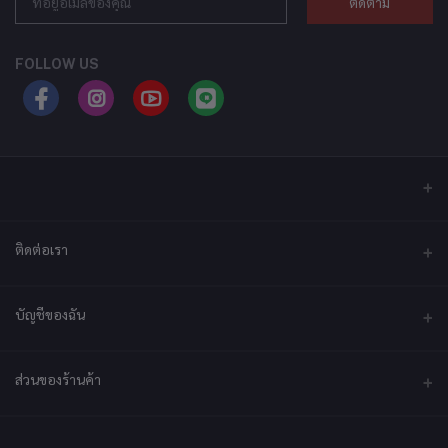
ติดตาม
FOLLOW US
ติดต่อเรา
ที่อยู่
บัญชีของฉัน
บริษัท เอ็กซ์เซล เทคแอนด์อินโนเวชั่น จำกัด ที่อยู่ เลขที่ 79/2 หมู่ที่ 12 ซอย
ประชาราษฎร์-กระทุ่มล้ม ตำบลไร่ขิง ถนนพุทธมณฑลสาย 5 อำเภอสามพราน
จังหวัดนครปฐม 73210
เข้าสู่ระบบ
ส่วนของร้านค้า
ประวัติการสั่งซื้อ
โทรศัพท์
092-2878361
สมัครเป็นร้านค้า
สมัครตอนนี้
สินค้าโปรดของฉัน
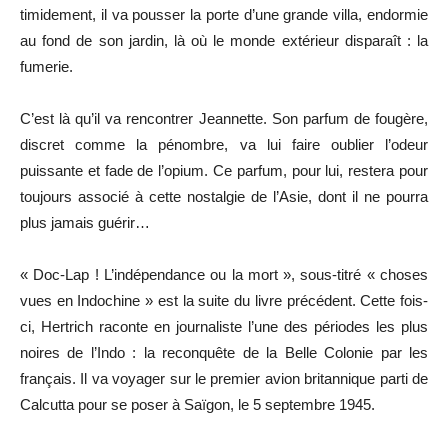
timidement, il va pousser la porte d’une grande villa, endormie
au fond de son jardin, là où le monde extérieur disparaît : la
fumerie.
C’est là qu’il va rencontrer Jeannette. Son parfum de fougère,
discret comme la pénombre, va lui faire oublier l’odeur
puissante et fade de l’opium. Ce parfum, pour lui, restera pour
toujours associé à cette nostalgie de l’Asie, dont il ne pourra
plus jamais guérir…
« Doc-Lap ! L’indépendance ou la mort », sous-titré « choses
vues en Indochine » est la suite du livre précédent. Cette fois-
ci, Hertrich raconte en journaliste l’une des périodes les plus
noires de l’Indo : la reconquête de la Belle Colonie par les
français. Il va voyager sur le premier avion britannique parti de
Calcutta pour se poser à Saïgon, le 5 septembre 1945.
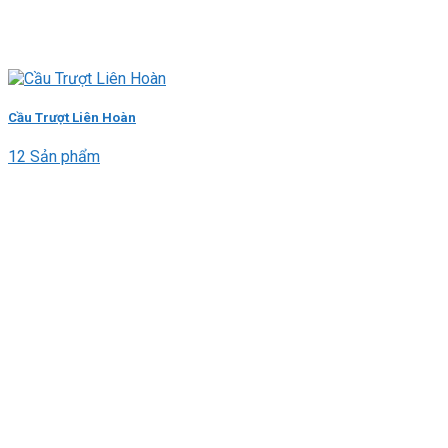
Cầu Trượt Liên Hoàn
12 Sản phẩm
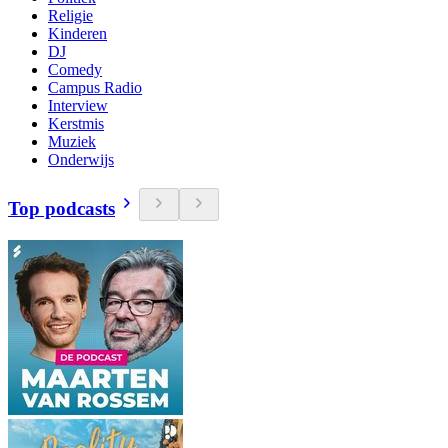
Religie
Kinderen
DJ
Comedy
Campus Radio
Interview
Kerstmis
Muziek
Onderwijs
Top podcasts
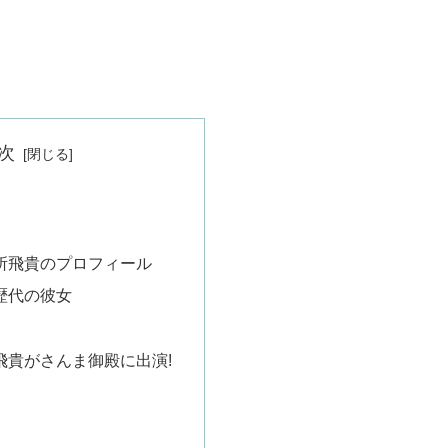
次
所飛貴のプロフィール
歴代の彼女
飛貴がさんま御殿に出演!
::::
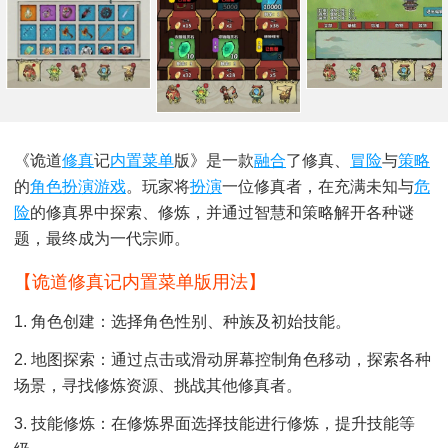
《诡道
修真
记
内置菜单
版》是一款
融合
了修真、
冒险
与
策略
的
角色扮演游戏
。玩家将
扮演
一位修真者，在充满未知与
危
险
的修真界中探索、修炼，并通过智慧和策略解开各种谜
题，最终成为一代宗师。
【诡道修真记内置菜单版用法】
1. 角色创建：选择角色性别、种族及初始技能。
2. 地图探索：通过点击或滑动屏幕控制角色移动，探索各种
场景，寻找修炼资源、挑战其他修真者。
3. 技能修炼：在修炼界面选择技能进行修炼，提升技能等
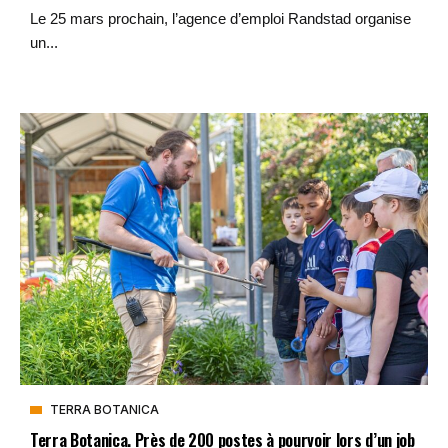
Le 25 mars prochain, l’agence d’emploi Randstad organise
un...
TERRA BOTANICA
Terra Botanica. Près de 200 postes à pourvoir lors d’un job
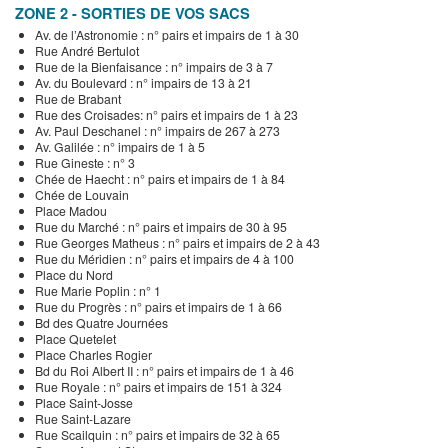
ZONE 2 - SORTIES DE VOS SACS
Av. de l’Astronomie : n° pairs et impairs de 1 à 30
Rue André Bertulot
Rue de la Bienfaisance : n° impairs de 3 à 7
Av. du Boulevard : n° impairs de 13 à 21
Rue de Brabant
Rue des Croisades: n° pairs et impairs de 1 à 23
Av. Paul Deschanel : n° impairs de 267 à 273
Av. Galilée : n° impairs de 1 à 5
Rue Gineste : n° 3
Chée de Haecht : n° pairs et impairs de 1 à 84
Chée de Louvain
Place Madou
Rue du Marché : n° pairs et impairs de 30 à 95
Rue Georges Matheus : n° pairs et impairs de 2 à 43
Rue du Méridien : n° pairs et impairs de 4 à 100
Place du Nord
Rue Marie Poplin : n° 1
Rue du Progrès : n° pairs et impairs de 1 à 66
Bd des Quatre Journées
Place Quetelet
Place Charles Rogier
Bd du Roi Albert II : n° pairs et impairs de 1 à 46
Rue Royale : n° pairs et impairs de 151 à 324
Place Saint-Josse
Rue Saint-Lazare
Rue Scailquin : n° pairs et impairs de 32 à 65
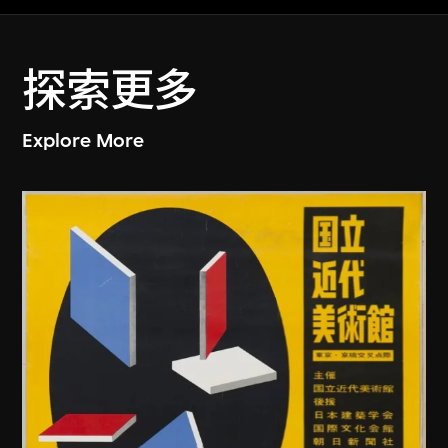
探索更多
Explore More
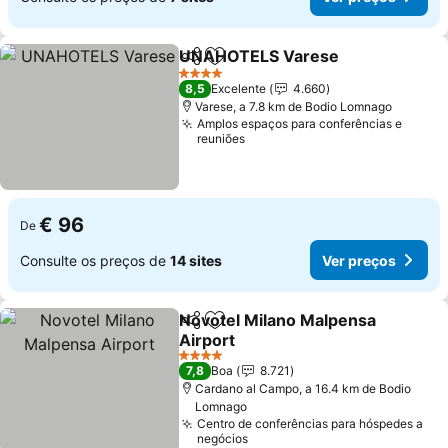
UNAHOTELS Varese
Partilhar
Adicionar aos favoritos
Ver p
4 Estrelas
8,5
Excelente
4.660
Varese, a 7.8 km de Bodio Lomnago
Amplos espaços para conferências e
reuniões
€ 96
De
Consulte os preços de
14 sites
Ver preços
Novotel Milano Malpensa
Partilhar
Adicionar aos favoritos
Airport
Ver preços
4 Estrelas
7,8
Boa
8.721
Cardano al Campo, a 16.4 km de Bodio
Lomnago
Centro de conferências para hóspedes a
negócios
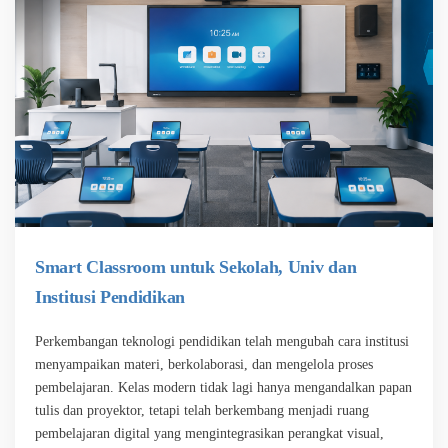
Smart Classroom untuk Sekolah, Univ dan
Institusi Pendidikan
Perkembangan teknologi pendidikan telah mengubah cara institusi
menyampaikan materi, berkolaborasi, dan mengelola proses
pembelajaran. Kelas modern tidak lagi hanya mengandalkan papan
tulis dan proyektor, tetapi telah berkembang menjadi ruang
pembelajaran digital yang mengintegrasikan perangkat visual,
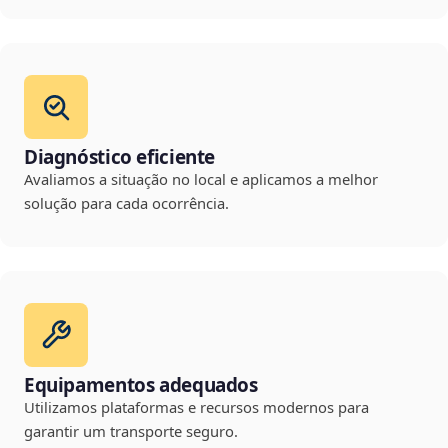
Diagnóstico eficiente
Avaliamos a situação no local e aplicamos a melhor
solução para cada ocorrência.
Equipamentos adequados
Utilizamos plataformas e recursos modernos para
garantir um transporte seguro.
::::
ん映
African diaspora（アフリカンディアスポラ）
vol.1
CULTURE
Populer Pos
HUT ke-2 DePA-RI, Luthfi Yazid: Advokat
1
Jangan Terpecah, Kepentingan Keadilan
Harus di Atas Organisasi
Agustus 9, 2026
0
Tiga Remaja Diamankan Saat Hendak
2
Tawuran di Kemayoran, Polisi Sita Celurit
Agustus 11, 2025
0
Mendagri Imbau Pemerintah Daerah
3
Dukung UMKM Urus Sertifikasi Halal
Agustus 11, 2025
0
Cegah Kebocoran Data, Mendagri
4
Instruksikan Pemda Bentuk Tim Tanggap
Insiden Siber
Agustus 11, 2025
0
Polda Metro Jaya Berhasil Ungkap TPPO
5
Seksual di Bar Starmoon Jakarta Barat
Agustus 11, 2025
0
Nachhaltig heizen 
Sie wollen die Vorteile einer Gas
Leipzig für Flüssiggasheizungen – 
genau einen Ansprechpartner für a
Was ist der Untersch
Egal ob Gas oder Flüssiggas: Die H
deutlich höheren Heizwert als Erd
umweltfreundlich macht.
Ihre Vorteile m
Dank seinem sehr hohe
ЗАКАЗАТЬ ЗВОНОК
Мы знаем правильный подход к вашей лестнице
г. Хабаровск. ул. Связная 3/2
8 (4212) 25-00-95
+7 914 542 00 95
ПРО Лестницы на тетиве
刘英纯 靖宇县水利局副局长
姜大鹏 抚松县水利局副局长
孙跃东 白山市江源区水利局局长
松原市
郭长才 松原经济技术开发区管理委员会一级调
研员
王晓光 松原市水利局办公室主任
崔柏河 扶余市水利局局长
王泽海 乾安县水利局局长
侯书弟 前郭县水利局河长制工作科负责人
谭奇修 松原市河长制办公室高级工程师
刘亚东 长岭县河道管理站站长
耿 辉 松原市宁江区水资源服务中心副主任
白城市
::::
▸ **Problem to work on**:
Here the job is to copy the listing above word for word, starting at the line with "toujours associé à" and ending at the line with "飛貴がさんま御殿に出演!", and to leave out the pictures.

▸ **Written solution**:
toujours associé à cette nostalgie de l’Asie, dont il ne pourra
plus jamais guérir…
« Doc-Lap ! L’indépendance ou la mort », sous-titré « choses
vues en Indochine » est la suite du livre précédent. Cette fois-
ci, Hertrich raconte en journaliste l’une des périodes les plus
noires de l’Indo : la reconquête de la Belle Colonie par les
français. Il va voyager sur le premier avion britannique parti de
Calcutta pour se poser à Saïgon, le 5 septembre 1945.
Cầu Trượt Liên Hoàn
12 Sản phẩm
Religie
Kinderen
DJ
Comedy
Campus Radio
Interview
Kerstmis
Muziek
Onderwijs
Top podcasts
次
所飛貴のプロフィール
歴代の彼女
飛貴がさんま御殿に出演!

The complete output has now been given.